- [Exercise directions]: Keep only those lines of the records that include the string "BristolAirport".
────────
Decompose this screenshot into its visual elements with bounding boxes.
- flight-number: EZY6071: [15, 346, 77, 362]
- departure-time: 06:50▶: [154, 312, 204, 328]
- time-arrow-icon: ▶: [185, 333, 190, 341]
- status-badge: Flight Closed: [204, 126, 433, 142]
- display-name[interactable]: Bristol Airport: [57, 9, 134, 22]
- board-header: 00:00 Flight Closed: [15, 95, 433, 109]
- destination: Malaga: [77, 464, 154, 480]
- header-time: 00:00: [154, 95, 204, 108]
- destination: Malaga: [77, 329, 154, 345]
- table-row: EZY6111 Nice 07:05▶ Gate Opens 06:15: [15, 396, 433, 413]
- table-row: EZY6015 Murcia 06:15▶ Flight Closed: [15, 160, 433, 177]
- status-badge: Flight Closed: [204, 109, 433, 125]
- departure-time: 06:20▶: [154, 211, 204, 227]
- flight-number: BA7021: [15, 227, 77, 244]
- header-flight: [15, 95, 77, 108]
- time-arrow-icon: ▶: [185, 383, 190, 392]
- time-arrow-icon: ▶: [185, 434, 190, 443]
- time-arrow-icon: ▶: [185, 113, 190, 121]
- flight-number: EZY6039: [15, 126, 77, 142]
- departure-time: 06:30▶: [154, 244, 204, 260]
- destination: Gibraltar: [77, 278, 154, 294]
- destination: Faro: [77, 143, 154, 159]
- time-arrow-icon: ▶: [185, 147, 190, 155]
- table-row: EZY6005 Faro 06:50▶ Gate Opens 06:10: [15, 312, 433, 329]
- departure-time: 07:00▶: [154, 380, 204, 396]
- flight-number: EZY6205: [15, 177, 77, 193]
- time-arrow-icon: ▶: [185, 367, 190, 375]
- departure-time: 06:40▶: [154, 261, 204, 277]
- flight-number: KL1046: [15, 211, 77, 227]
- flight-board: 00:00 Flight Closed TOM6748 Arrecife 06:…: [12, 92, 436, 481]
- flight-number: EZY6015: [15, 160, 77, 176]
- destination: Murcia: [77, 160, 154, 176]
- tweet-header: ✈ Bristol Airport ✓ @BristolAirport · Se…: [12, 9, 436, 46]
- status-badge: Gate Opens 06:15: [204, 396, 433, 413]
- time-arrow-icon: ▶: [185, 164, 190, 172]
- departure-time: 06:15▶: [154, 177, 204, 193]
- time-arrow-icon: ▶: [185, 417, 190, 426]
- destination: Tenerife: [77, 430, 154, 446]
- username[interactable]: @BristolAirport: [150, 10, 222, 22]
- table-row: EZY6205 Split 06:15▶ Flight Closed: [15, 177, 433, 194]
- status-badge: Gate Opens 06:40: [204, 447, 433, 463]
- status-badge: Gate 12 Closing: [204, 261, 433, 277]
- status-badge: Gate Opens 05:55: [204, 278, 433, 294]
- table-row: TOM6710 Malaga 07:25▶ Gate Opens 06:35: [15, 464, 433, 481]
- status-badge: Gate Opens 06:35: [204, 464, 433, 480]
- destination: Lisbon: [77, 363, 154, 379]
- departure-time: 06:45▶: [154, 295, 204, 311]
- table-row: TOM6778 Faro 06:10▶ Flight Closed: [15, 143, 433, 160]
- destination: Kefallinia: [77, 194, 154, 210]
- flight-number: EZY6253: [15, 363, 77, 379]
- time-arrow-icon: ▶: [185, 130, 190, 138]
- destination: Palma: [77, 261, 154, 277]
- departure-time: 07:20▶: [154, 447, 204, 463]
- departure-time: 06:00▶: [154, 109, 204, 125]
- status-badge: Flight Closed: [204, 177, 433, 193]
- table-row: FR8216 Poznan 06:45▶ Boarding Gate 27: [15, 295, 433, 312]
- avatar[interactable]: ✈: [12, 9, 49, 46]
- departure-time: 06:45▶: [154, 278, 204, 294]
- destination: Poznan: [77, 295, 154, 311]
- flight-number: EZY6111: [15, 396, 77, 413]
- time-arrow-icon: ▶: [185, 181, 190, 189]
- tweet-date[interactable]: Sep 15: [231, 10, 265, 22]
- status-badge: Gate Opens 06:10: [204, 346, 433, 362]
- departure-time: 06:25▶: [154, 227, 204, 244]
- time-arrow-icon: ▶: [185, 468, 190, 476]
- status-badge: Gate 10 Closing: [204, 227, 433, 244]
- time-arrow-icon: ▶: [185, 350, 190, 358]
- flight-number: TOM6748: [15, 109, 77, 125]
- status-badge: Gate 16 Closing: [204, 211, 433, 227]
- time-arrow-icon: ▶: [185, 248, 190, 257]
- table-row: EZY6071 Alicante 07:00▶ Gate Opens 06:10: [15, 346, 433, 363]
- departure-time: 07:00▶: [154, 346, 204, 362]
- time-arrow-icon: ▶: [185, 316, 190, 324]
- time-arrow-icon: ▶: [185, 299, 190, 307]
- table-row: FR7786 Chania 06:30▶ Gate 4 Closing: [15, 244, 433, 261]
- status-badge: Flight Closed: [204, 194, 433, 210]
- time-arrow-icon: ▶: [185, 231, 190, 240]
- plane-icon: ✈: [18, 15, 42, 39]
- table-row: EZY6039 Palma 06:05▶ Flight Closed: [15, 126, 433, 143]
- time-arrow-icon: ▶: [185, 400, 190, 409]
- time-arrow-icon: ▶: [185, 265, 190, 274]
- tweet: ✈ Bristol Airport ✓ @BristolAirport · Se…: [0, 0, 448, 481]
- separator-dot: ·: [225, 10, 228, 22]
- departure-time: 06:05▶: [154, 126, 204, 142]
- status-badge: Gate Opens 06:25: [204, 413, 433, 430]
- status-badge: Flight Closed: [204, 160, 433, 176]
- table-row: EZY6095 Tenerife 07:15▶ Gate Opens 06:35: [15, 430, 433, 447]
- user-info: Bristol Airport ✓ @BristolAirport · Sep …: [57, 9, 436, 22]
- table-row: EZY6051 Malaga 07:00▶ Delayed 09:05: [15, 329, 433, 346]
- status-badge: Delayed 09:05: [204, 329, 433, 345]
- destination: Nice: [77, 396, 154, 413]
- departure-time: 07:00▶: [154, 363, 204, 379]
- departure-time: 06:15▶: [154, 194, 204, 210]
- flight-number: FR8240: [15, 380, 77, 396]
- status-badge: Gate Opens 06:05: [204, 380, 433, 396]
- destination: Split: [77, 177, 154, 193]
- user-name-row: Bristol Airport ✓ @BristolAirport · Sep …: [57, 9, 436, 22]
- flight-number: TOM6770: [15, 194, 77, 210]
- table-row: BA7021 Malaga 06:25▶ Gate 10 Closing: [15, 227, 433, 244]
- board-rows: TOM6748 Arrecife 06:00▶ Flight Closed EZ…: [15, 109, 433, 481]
────────
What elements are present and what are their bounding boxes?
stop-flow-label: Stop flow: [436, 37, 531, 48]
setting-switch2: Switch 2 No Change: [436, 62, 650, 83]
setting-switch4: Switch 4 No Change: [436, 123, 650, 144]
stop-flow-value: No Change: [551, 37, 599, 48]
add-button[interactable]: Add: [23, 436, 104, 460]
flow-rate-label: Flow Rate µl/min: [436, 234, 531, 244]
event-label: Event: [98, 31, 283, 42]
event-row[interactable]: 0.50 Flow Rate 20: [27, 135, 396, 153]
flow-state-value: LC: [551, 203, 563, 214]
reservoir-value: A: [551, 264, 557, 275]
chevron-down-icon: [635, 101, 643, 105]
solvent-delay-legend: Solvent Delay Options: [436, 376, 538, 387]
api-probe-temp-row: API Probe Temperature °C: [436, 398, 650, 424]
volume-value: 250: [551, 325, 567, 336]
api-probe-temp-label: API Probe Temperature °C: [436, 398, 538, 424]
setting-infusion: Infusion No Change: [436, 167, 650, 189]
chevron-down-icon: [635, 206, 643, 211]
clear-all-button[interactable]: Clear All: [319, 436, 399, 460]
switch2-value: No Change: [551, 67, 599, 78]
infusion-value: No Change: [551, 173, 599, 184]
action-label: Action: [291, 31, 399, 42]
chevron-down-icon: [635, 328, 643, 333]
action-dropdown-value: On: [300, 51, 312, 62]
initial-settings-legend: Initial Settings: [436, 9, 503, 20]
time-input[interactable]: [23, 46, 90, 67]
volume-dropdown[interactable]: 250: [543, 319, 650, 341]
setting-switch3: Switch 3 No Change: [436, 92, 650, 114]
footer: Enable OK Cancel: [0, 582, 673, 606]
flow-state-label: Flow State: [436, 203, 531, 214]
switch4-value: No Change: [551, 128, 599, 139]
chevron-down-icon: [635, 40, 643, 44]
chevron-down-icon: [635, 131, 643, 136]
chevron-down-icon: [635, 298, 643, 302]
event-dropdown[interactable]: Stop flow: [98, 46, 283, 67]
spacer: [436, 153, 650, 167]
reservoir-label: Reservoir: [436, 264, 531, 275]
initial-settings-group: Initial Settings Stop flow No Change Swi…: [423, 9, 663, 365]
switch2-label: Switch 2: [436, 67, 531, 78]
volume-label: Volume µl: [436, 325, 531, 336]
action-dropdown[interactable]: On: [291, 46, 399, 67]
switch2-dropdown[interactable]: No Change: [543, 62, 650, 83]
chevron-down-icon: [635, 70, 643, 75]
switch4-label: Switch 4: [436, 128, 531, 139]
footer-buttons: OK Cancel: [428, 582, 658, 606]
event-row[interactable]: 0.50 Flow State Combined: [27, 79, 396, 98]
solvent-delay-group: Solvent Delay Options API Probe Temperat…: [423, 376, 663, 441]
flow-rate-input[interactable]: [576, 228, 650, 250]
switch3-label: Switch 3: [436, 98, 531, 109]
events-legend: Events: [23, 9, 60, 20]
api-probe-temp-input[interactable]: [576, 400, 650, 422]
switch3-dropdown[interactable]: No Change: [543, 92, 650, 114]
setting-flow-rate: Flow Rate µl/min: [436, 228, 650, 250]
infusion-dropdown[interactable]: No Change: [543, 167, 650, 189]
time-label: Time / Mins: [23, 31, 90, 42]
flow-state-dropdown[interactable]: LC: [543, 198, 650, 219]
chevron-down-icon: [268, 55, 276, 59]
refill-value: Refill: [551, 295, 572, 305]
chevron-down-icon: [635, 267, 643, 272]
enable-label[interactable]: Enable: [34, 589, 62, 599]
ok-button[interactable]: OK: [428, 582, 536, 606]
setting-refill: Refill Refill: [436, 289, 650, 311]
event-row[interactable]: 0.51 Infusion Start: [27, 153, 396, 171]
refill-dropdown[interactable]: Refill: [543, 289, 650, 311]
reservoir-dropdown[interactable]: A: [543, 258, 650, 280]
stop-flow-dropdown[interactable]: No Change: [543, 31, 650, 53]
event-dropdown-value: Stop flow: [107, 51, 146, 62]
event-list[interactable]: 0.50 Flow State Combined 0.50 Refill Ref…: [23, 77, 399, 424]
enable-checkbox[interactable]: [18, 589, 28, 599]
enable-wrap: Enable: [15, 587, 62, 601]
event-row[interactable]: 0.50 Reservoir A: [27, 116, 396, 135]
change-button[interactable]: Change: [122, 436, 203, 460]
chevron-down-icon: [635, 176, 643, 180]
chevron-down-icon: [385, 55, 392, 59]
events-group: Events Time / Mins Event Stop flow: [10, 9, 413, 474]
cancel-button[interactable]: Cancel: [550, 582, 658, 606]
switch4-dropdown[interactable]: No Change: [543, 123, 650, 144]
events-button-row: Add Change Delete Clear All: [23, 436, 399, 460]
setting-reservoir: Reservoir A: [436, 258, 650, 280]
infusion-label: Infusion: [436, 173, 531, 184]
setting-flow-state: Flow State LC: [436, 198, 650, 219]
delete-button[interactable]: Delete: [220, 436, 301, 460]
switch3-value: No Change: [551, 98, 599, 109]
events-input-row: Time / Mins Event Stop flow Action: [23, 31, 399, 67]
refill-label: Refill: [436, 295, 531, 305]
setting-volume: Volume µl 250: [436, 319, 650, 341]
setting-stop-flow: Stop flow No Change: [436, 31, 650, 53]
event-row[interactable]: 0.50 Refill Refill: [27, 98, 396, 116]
────────
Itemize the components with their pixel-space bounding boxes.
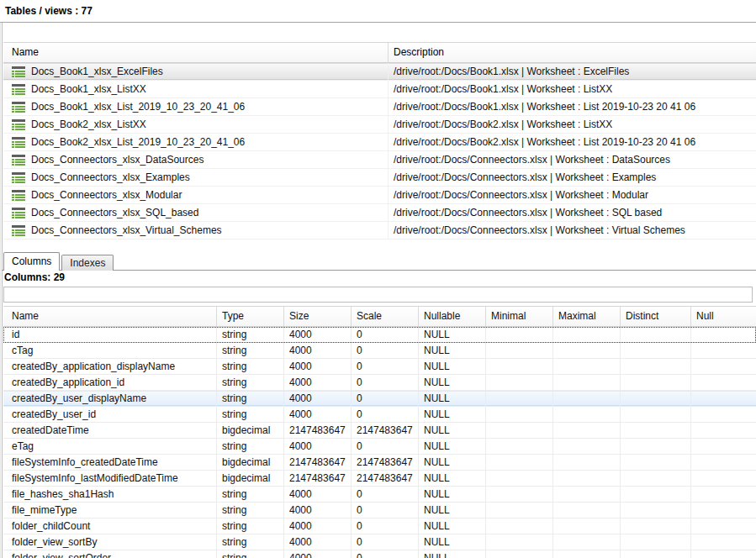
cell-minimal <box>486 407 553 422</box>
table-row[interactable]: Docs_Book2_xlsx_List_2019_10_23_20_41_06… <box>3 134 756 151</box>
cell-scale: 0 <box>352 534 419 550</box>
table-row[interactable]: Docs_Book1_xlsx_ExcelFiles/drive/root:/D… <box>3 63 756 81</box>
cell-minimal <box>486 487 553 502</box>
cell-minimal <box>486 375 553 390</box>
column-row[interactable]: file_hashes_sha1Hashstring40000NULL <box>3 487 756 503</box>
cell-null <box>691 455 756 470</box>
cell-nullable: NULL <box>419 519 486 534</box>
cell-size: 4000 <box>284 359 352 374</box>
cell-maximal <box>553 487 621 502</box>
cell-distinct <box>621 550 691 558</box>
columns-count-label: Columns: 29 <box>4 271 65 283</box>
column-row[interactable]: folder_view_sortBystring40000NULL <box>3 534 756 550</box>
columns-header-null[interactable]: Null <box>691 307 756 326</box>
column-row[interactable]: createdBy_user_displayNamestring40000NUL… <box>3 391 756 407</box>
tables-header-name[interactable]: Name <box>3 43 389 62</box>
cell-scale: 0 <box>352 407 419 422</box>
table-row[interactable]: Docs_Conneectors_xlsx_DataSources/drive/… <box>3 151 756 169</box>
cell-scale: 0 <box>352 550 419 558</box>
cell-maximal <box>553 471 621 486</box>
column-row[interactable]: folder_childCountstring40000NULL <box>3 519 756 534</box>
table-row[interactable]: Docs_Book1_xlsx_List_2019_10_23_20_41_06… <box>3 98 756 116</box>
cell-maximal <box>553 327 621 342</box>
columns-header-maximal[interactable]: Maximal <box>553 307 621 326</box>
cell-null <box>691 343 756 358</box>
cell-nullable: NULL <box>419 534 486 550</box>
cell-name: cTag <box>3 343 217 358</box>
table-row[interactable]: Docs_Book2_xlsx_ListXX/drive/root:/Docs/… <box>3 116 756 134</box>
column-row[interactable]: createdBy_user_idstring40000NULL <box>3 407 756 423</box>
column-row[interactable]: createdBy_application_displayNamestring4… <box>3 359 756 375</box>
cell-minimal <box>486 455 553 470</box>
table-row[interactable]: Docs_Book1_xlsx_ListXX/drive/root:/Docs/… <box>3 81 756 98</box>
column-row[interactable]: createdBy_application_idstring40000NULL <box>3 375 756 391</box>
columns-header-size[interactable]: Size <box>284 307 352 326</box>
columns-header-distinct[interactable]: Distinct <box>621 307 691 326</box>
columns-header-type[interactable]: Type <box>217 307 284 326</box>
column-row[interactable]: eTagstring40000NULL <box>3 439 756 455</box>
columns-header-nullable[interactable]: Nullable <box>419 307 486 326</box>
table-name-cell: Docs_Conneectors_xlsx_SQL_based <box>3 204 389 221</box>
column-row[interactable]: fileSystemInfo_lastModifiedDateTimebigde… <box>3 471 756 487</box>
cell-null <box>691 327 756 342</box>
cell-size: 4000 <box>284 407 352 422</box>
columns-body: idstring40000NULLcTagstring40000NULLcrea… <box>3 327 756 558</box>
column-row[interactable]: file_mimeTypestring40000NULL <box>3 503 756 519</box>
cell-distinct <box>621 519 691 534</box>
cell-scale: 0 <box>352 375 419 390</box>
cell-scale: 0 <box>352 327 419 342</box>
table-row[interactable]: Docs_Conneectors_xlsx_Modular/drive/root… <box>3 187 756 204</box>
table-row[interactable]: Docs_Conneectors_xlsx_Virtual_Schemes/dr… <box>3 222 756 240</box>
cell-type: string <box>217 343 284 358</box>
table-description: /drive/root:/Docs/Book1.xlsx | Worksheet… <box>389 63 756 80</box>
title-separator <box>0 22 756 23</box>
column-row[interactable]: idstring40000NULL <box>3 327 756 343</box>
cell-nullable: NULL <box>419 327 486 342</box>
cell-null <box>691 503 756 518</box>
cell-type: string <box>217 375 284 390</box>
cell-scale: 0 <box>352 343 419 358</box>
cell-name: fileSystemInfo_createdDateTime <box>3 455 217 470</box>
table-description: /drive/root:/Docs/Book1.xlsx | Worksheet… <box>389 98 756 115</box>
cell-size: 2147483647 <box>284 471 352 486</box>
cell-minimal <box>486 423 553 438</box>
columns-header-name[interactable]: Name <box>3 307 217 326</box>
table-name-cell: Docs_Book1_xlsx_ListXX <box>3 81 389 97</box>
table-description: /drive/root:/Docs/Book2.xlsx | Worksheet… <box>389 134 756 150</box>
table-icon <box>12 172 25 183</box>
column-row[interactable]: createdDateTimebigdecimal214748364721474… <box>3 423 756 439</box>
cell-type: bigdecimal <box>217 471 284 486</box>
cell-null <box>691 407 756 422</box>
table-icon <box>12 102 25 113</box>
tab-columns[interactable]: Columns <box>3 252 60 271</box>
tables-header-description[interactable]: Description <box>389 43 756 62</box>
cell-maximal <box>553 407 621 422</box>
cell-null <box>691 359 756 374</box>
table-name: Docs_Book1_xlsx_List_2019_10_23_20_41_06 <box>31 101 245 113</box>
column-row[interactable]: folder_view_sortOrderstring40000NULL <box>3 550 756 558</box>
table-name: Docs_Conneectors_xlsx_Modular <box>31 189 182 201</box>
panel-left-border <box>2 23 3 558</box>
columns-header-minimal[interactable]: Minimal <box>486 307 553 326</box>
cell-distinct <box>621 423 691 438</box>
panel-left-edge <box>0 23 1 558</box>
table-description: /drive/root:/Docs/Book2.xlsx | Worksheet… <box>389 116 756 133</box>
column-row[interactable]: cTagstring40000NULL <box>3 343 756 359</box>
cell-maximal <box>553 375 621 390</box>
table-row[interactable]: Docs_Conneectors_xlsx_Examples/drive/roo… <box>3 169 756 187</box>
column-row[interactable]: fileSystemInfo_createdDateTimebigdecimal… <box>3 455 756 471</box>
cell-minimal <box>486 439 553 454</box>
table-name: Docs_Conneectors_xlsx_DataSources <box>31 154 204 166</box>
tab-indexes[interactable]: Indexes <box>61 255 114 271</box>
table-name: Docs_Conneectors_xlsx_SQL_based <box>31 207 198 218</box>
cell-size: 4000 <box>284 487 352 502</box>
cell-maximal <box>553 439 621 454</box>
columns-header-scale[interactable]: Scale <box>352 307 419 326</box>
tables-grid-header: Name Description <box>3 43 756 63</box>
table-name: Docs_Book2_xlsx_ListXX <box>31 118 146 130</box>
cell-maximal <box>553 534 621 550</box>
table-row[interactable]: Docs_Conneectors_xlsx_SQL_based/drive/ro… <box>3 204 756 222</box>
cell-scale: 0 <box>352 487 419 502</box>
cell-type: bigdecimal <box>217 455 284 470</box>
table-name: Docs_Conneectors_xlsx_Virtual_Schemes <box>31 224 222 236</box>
────────
- [Solution to this problem]:
- tweet-header: ✈ Bristol Airport ✓ @BristolAirport · Se…: [12, 9, 436, 46]
- username[interactable]: @BristolAirport: [150, 10, 222, 22]
- tweet: ✈ Bristol Airport ✓ @BristolAirport · Se…: [0, 0, 448, 481]
- user-info: Bristol Airport ✓ @BristolAirport · Sep …: [57, 9, 436, 22]
- user-name-row: Bristol Airport ✓ @BristolAirport · Sep …: [57, 9, 436, 22]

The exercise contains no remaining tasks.